------ RECORDS SUPPLIED

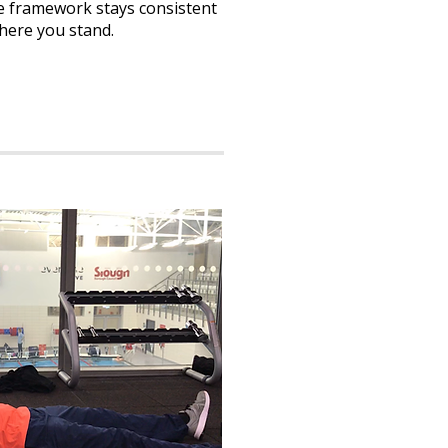
the framework stays consistent
here you stand.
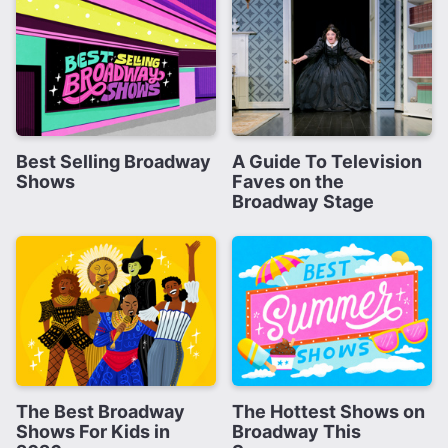
Best Selling Broadway
A Guide To Television
Shows
Faves on the
Broadway Stage
The Best Broadway
The Hottest Shows on
Shows For Kids in
Broadway This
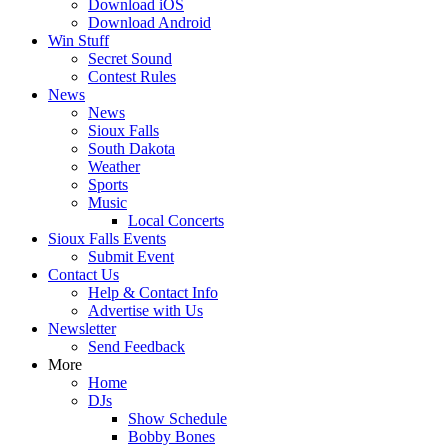
Download iOS
Download Android
Win Stuff
Secret Sound
Contest Rules
News
News
Sioux Falls
South Dakota
Weather
Sports
Music
Local Concerts
Sioux Falls Events
Submit Event
Contact Us
Help & Contact Info
Advertise with Us
Newsletter
Send Feedback
More
Home
DJs
Show Schedule
Bobby Bones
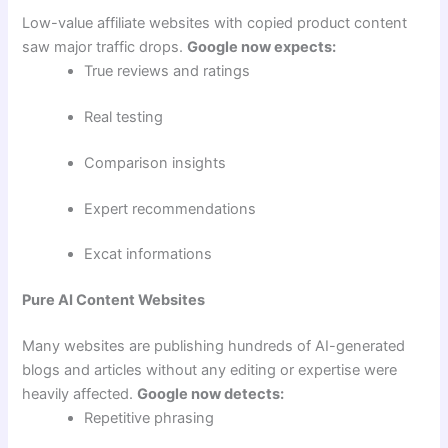
Low-value affiliate websites with copied product content
saw major traffic drops.
Google now expects:
True reviews and ratings
Real testing
Comparison insights
Expert recommendations
Excat informations
Pure AI Content Websites
Many websites are publishing hundreds of AI-generated
blogs and articles without any editing or expertise were
heavily affected.
Google now detects:
Repetitive phrasing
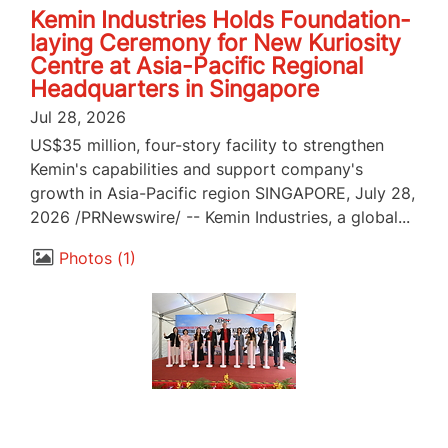
Kemin Industries Holds Foundation-
laying Ceremony for New Kuriosity
Centre at Asia-Pacific Regional
Headquarters in Singapore
Jul 28, 2026
US$35 million, four-story facility to strengthen
Kemin's capabilities and support company's
growth in Asia-Pacific region SINGAPORE, July 28,
2026 /PRNewswire/ -- Kemin Industries, a global...
Photos
1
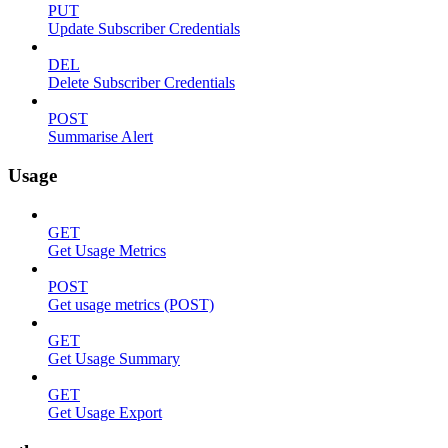
PUT
Update Subscriber Credentials
DEL
Delete Subscriber Credentials
POST
Summarise Alert
Usage
GET
Get Usage Metrics
POST
Get usage metrics (POST)
GET
Get Usage Summary
GET
Get Usage Export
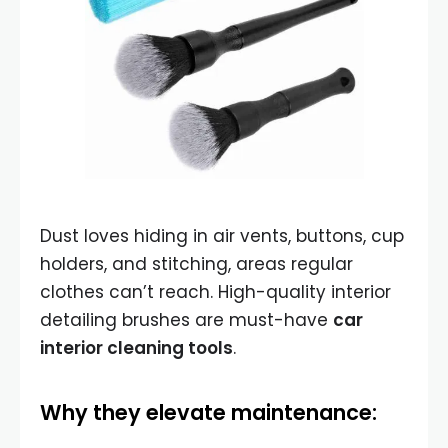
Dust loves hiding in air vents, buttons, cup
holders, and stitching, areas regular
clothes can’t reach. High-quality interior
detailing brushes are must-have
car
interior cleaning tools
.
Why they elevate maintenance:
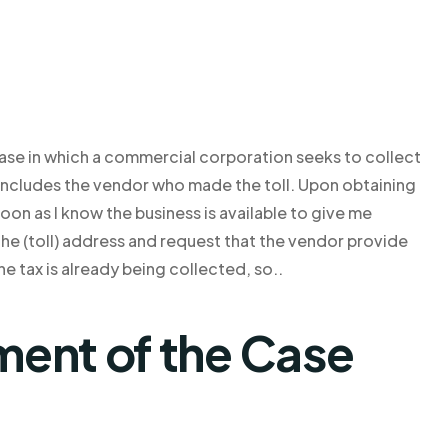
 case in which a commercial corporation seeks to collect
includes the vendor who made the toll. Upon obtaining
oon as I know the business is available to give me
 the (toll) address and request that the vendor provide
he tax is already being collected, so..
ent of the Case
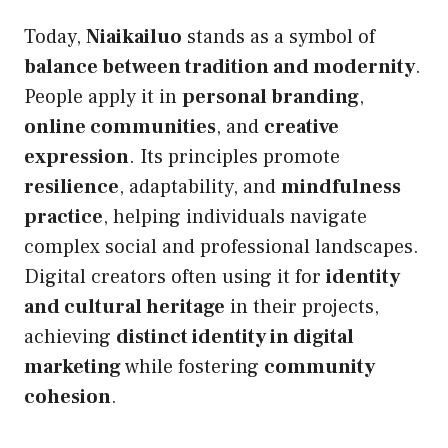
Today,
Niaikailuo
stands as a symbol of
balance between tradition and modernity
.
People apply it in
personal branding
,
online communities
, and
creative
expression
. Its principles promote
resilience
, adaptability, and
mindfulness
practice
, helping individuals navigate
complex social and professional landscapes.
Digital creators often using it for
identity
and cultural heritage
in their projects,
achieving
distinct identity in digital
marketing
while fostering
community
cohesion
.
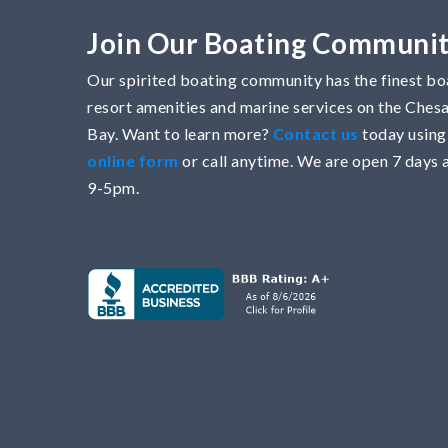
Join Our Boating Communi
Our spirited boating community has the finest boa
resort amenities and marine services on the Che
Bay. Want to learn more?
Contact us
today using
online form
or call anytime. We are open 7 days 
9-5pm.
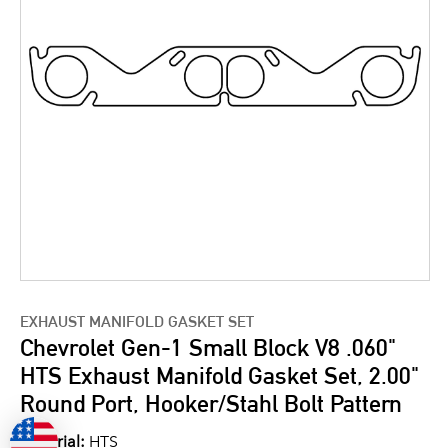
EXHAUST MANIFOLD GASKET SET
Chevrolet Gen-1 Small Block V8 .060"
HTS Exhaust Manifold Gasket Set, 2.00"
Round Port, Hooker/Stahl Bolt Pattern
Material:
HTS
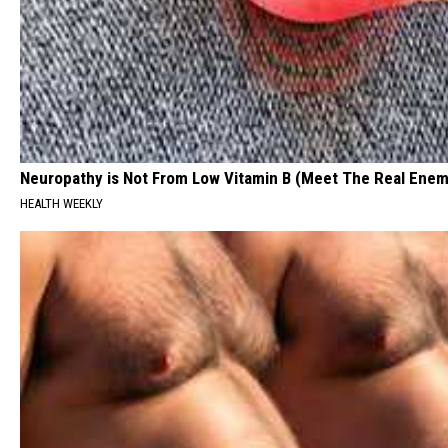
Neuropathy is Not From Low Vitamin B (Meet The Real Enem
HEALTH WEEKLY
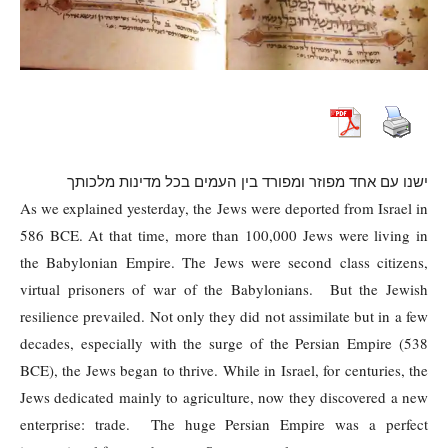
ישנו עם אחד מפוזר ומפורד בין העמים בכל מדינות מלכותך
As we explained yesterday, the Jews were deported from Israel in
586 BCE. At that time, more than 100,000 Jews were living in
the Babylonian Empire. The Jews were second class citizens,
virtual prisoners of war of the Babylonians. But the Jewish
resilience prevailed. Not only they did not assimilate but in a few
decades, especially with the surge of the Persian Empire (538
BCE), the Jews began to thrive. While in Israel, for centuries, the
Jews dedicated mainly to agriculture, now they discovered a new
enterprise: trade. The huge Persian Empire was a perfect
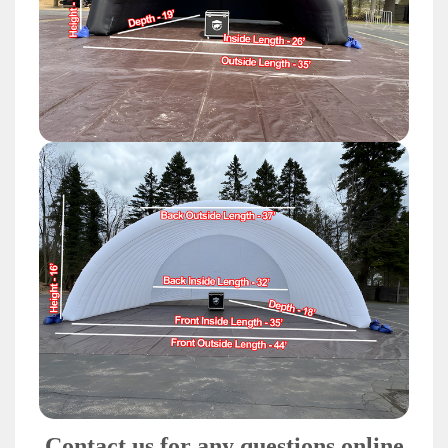
Contact us for any questions online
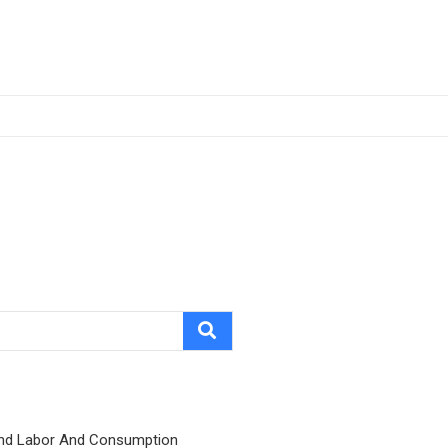
nd Labor And Consumption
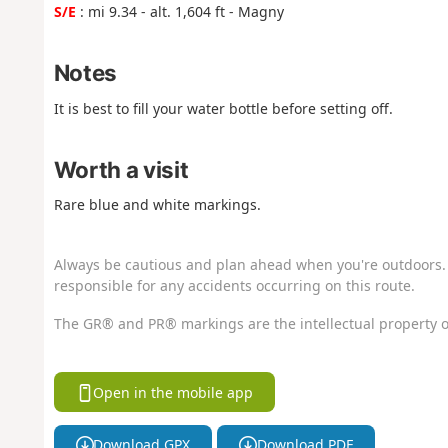
S/E
: mi 9.34 - alt. 1,604 ft - Magny
Notes
It is best to fill your water bottle before setting off.
Worth a visit
Rare blue and white markings.
Always be cautious and plan ahead when you're outdoors. 
responsible for any accidents occurring on this route.
The GR® and PR® markings are the intellectual property o
Open in the mobile app
Download GPX
Download PDF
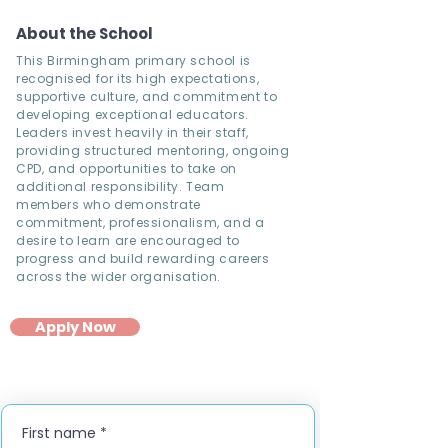
About the School
This Birmingham primary school is
recognised for its high expectations,
supportive culture, and commitment to
developing exceptional educators.
Leaders invest heavily in their staff,
providing structured mentoring, ongoing
CPD, and opportunities to take on
additional responsibility. Team
members who demonstrate
commitment, professionalism, and a
desire to learn are encouraged to
progress and build rewarding careers
across the wider organisation.
Apply Now
First name
*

------------

» TASK INSTRUCTIONS
From the line holding "Faves on the" to the line holding "Bobby Bones", both included, retype the entries above exactly and drop the pictures.

» ANSWER BELOW
Faves on the
Broadway Stage
The Best Broadway
The Hottest Shows on
Shows For Kids in
Broadway This
Download iOS
Download Android
Win Stuff
Secret Sound
Contest Rules
News
News
Sioux Falls
South Dakota
Weather
Sports
Music
Local Concerts
Sioux Falls Events
Submit Event
Contact Us
Help & Contact Info
Advertise with Us
Newsletter
Send Feedback
More
Home
DJs
Show Schedule
Bobby Bones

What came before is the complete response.